On call application developers need tools to help resolve issues in large distributed software systems. The first line of defense is to restore service to customers so they can complete their tasks. The next step is to figure out "what" happened, so you find the root cause and fix the issue.
Logs are a tried and true way to get insight into what happened with your application, but searching through hundreds, thousands or millions of log lines can be daunting and often require a user to learn a querying language to do it efficiently.
Developers on call may be looking for the reason for a slow response, a downed service, or a software bug that made its way into the wild. Explore Logs provides a clickable UI that allows users to slice and dice their log data, find patterns, drill in, sort, and filter without incurring the overhead of learning a query language, making it possible for even non-engineers to find issues in logs.
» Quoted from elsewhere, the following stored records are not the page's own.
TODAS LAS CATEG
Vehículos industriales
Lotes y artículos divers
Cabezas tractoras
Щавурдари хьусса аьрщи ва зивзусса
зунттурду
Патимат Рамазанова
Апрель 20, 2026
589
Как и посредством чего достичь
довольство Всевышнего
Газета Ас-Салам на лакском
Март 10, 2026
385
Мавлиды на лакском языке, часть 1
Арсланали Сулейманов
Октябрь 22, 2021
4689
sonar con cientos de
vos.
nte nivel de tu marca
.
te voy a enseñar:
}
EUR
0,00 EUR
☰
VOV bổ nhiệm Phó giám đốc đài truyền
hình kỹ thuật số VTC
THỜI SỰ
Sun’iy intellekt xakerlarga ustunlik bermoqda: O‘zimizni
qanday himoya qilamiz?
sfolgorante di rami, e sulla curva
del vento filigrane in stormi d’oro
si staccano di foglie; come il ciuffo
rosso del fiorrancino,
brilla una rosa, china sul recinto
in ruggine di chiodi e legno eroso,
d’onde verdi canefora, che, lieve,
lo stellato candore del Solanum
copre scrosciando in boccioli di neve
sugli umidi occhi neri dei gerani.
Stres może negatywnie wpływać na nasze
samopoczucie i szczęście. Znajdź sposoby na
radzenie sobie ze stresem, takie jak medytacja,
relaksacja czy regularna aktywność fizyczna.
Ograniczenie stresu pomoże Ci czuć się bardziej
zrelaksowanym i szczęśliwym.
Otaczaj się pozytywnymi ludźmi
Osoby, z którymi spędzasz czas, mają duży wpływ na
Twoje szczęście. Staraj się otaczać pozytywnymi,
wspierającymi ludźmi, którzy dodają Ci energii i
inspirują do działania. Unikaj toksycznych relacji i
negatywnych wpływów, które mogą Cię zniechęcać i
Generative Research and Planning
We started this project with a very high level assumption about the users based on evidence from our public forums and customer calls. We set out to understand who our user was (an Application Developer or Tech Supporter in a large company), what they were trying to do (find the source or an error in the system) and capture any pain points along the way.
My responsibility was to source evidence to validate or discredit our assumptions. I did this by using internal systems including, but not limited to, bug tracking databases and customer support transcripts. I also interviewed customer facing Grafana employees, and explored our public community forum and Slack channel.
We were fortunate in that our own application developers fit the description of our target users. Developers at Grafana are responsible for monitoring their own code on cloud deployments and participate in the on-call rotation to respond to issues that arise in their systems.
Conducting bi-weekly focus groups with our internal dev and tech support groups helped me map workflows and understand the steps they go through to resolve an incident, often uncovering challenges with the tooling. These group meetings occured throughout the design phase of the product.
An important part of the design journey was to establish a set of design principles that key stakeholders, developers and users could all agree. These principles became a measure for evaluating our design.
Queries are implicit and composed from interactions with the UI
Users should never start on an empty screen
Focus on Observability use cases - not BI, IOT or Security use cases
Make it easy for users to transition to other telemetry in the system
An important part of the design is benchmarking our apps against other apps. The other apps might be competitor tools or apps that our users are familiar with and use daily. I watched many YouTube videos of our competitors' tools and installed developer tools to experience them firsthand.
Screen shots and explanations were presented on a Miro board gallery where team members could leave impressions on stickies.
I used Miro's beta feature "Talktrack" to record a guided tour of the Miro board for people I could not meet with in person.
Design Process
I assembled a cross-functional team for a 3-day design sprint, using Jake Knapp's, Design Sprint template for Miro. It worked well. I led the team through exercises that would help them align around a common challenge, explore design alternatives, and decide what area of the workflow to improve.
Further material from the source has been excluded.